Estos básicamente tomaron a un grupo de personas que se declaraban abiertamente demócratas o republicanos. Durante un mes, les obligaron a seguir un bot de Twitter que retuiteaba opiniones de líderes de opinión e instituciones contrarias a sus ideas: los conservadores eran bombardeados con ideas liberales y los demócratas recibieron un aluvión de opiniones conservadoras.

Acabado el experimento, los demócratas se habían vuelto ligeramente más liberales y los republicanos eran mucho más conservadores. En resumen, unos y otros se habían reafirmado en sus ideas.

El estudio, explica por teléfono María Lázaro, psicóloga y autora del libro Redes sociales y menores (Anaya Multimedia) no solo hizo importantes aportaciones acerca de cómo se construyen las opiniones, sino que hizo tambalearse la teoría de la cámara de eco, que dice que las redes sociales polarizan porque uno solo lee en ellas lo que quiere leer.
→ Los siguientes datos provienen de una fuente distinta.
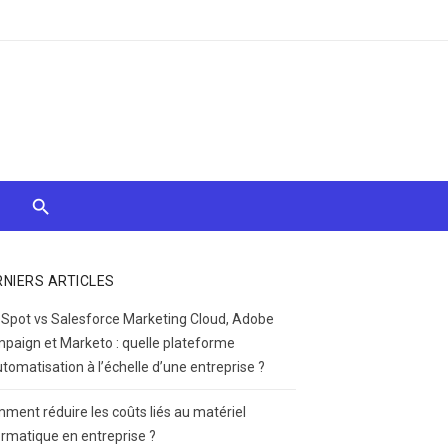
RNIERS ARTICLES
Spot vs Salesforce Marketing Cloud, Adobe
paign et Marketo : quelle plateforme
utomatisation à l’échelle d’une entreprise ?
ment réduire les coûts liés au matériel
ormatique en entreprise ?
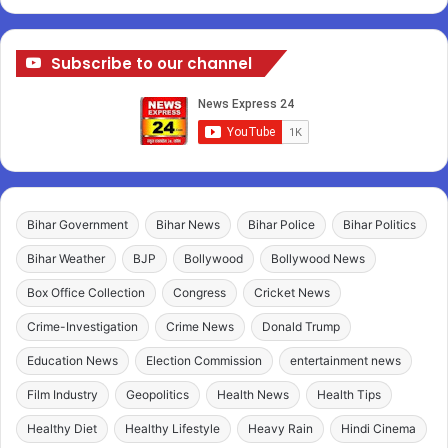
Subscribe to our channel
Bihar Government
Bihar News
Bihar Police
Bihar Politics
Bihar Weather
BJP
Bollywood
Bollywood News
Box Office Collection
Congress
Cricket News
Crime-Investigation
Crime News
Donald Trump
Education News
Election Commission
entertainment news
Film Industry
Geopolitics
Health News
Health Tips
Healthy Diet
Healthy Lifestyle
Heavy Rain
Hindi Cinema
El artículo mostró, sin embargo, que incluso cuando uno lee lo que no quiere leer, el ser humano tiende a actuar como un niño que se tapa los oídos y empieza a cantar para no escuchar a sus padres.

Pero es precisamente en la infancia donde Lázaro ve un resquicio para la esperanza.

"Mi percepción es que se identifica al que se muestra más rígido más con el que tiene más autoridad y el que más vale. Es un tema educativo. De lo que se trata es de debatir, confrontar y plantear argumentos sin imponerlos", subraya la experta.

"Es una labor que hay que hacer tanto desde la escuela como desde la familia. Nos hace mucho daño esa idea de que al colegio se va solo a aprender conceptos. Por otra parte, yo sí creo que vamos a mejor porque hay cada vez una mayor preocupación sobre esto. Se están tomando medidas, como el reciente protocolo del Gobierno para combatir el discurso de odio en internet".